Activity :: Beginning at the line containing "Volejbalové sítě" in the material below and ending at the line containing "onen zum hier", return each line exactly and add nothing.

** Available data follows **

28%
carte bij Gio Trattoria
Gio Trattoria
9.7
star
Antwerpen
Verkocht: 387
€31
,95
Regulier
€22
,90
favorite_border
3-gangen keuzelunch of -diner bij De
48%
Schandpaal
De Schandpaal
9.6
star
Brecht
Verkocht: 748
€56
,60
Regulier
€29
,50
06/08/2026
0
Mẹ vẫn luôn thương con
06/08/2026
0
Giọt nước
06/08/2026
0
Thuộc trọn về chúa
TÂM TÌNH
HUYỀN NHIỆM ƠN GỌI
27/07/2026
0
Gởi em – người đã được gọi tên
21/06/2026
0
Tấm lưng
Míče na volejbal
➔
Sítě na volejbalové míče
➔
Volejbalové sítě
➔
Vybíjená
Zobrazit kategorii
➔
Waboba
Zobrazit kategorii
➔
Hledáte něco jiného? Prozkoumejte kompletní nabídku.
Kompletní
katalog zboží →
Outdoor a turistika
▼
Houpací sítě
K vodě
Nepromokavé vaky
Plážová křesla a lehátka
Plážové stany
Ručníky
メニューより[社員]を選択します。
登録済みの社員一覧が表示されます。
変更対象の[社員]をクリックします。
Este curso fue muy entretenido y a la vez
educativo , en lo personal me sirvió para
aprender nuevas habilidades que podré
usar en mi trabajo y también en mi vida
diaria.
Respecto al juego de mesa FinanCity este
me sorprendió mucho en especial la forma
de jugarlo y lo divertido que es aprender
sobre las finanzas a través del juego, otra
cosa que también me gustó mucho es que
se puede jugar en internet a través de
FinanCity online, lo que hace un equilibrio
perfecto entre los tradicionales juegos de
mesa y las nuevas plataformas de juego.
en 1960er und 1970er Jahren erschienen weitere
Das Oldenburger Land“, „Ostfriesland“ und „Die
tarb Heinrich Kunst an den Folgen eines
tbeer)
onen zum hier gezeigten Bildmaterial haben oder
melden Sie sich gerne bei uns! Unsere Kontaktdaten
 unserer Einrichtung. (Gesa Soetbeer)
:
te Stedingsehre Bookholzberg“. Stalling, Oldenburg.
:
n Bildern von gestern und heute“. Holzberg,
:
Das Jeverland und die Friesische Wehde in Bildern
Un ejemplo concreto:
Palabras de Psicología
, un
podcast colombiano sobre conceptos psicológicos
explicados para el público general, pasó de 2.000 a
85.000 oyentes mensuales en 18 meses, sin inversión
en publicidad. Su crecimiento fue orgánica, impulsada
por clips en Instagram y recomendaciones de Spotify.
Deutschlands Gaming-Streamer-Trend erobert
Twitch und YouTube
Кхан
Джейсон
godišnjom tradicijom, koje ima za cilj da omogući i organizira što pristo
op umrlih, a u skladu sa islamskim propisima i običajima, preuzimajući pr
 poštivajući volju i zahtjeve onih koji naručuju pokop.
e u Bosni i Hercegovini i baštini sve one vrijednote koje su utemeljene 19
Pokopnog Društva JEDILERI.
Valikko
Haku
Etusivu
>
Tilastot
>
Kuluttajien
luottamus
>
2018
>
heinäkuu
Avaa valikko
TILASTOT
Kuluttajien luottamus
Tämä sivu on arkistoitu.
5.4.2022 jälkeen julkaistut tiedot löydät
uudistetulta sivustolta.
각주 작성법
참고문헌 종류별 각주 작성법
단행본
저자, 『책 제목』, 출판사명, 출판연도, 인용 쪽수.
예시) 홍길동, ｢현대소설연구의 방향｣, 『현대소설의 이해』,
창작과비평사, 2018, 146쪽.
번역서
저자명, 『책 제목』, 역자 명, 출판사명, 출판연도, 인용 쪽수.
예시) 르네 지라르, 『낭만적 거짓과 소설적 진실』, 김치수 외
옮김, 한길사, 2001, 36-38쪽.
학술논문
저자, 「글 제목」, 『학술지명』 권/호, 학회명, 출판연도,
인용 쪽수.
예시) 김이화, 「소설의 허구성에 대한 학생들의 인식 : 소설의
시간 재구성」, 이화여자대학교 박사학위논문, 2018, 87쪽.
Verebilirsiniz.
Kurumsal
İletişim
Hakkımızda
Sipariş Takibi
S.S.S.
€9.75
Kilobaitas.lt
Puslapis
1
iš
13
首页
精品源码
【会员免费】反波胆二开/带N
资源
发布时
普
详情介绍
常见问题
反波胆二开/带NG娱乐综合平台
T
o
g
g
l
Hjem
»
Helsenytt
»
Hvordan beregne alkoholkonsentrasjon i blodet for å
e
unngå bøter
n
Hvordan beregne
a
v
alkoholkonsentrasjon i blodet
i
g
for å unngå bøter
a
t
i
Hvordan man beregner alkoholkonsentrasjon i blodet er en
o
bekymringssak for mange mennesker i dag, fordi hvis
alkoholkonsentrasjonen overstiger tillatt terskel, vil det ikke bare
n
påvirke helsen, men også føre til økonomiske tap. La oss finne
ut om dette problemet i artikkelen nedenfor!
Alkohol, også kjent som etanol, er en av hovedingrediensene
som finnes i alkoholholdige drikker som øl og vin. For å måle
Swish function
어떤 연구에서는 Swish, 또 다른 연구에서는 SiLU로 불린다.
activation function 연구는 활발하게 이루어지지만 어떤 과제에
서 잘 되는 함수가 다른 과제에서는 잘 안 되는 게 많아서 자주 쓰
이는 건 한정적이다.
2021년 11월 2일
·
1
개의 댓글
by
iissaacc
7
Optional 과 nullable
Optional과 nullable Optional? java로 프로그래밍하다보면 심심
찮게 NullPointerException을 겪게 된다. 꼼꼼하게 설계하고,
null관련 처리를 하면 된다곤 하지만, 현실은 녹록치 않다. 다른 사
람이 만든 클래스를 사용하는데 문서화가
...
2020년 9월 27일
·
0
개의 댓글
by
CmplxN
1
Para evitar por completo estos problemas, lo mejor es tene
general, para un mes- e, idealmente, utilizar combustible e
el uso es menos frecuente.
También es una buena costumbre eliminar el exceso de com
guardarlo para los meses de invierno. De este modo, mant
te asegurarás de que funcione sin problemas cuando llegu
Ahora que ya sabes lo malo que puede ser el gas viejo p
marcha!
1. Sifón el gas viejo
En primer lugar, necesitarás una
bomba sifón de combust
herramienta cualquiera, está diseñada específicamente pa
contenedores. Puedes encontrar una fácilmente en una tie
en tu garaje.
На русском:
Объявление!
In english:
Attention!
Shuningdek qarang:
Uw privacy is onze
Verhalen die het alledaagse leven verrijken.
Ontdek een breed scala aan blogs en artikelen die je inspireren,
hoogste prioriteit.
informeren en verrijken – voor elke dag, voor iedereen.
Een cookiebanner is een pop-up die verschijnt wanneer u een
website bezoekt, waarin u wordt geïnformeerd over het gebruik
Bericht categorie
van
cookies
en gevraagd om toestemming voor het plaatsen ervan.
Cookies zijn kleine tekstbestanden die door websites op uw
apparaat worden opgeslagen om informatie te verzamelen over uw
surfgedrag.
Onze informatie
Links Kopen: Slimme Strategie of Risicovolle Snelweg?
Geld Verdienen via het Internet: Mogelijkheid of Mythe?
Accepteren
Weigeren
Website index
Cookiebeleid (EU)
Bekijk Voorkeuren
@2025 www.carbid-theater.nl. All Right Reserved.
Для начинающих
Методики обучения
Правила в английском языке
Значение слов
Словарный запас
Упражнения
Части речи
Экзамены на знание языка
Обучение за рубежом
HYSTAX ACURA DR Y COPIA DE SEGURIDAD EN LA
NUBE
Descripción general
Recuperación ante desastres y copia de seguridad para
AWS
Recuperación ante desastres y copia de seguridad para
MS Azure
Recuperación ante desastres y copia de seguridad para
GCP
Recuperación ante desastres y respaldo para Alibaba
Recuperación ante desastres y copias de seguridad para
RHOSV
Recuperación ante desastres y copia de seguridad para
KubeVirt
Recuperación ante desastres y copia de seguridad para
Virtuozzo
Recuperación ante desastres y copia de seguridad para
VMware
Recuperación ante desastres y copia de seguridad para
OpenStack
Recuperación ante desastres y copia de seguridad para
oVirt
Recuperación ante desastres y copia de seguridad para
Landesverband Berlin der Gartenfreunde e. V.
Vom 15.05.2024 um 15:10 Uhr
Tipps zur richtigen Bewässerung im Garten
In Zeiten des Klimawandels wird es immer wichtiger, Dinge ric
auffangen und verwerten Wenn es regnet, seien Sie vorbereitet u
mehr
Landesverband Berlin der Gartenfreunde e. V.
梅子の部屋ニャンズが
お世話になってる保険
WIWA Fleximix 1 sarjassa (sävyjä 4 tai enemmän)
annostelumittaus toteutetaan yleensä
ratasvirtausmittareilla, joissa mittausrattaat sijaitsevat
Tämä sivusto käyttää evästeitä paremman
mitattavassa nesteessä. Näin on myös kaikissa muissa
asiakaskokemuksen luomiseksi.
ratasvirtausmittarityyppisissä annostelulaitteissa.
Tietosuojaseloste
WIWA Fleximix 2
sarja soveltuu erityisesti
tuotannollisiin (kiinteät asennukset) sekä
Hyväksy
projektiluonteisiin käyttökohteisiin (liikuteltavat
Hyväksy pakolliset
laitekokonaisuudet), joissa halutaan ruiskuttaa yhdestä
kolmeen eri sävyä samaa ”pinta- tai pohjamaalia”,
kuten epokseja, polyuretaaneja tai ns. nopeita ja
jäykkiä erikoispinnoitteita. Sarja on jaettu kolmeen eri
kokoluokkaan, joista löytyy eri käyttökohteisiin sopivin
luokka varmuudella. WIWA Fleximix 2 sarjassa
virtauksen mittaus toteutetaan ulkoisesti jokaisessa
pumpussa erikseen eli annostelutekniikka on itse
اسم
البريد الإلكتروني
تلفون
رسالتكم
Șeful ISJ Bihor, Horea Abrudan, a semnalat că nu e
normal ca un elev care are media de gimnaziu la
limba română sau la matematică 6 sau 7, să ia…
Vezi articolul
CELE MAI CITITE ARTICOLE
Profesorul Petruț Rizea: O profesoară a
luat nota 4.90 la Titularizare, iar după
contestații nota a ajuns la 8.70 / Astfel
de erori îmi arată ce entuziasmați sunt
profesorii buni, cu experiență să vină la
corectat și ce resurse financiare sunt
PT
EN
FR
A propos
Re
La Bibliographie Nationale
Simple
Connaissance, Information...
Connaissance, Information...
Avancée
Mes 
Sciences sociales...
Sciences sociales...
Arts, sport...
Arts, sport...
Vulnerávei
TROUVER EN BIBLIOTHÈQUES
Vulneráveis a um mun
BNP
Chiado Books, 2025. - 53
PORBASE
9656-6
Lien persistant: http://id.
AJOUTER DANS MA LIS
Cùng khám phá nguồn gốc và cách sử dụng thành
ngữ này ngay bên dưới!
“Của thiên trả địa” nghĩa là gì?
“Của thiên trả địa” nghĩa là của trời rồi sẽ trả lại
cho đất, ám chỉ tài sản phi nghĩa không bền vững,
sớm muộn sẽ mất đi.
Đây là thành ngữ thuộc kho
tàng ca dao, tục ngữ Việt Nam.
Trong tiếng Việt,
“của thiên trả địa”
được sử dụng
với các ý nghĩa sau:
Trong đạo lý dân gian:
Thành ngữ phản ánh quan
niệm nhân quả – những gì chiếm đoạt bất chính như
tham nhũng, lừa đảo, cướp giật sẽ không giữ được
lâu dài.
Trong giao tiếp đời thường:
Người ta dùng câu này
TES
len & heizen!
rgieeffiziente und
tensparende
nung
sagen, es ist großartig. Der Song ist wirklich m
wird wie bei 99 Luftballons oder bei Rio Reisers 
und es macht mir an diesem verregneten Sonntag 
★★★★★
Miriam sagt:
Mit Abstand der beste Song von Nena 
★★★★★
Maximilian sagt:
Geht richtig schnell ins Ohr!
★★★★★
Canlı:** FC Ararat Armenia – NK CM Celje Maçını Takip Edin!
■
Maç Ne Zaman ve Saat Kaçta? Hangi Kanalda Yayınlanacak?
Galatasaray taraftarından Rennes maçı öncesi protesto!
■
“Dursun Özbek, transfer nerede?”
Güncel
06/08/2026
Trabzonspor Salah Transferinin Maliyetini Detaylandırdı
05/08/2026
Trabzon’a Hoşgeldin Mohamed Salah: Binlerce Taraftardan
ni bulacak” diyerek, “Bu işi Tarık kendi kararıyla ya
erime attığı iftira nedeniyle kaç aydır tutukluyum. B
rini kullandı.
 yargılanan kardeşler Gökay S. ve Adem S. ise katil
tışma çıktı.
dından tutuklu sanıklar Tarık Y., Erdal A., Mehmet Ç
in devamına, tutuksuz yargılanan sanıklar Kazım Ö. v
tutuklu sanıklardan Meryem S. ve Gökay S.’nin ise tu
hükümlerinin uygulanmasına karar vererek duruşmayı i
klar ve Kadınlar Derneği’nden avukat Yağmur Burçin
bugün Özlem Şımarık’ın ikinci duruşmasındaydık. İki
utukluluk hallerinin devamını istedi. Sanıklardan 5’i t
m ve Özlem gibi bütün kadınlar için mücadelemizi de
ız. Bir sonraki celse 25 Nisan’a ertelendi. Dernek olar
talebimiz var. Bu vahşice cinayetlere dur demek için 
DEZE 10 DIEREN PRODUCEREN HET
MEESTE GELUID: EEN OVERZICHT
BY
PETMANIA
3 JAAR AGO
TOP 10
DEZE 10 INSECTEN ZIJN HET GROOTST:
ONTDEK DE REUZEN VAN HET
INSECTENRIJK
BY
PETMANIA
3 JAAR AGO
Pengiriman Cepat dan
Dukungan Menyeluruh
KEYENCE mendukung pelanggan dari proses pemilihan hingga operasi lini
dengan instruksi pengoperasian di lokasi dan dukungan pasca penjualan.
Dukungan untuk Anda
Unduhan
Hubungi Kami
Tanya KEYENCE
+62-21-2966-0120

** End of Available data **

Solution to this problem ::
Volejbalové sítě
➔
Vybíjená
Zobrazit kategorii
➔
Waboba
Zobrazit kategorii
➔
Hledáte něco jiného? Prozkoumejte kompletní nabídku.
Kompletní
katalog zboží →
Outdoor a turistika
▼
Houpací sítě
K vodě
Nepromokavé vaky
Plážová křesla a lehátka
Plážové stany
Ručníky
メニューより[社員]を選択します。
登録済みの社員一覧が表示されます。
変更対象の[社員]をクリックします。
Este curso fue muy entretenido y a la vez
educativo , en lo personal me sirvió para
aprender nuevas habilidades que podré
usar en mi trabajo y también en mi vida
diaria.
Respecto al juego de mesa FinanCity este
me sorprendió mucho en especial la forma
de jugarlo y lo divertido que es aprender
sobre las finanzas a través del juego, otra
cosa que también me gustó mucho es que
se puede jugar en internet a través de
FinanCity online, lo que hace un equilibrio
perfecto entre los tradicionales juegos de
mesa y las nuevas plataformas de juego.
en 1960er und 1970er Jahren erschienen weitere
Das Oldenburger Land“, „Ostfriesland“ und „Die
tarb Heinrich Kunst an den Folgen eines
tbeer)
onen zum hier gezeigten Bildmaterial haben oder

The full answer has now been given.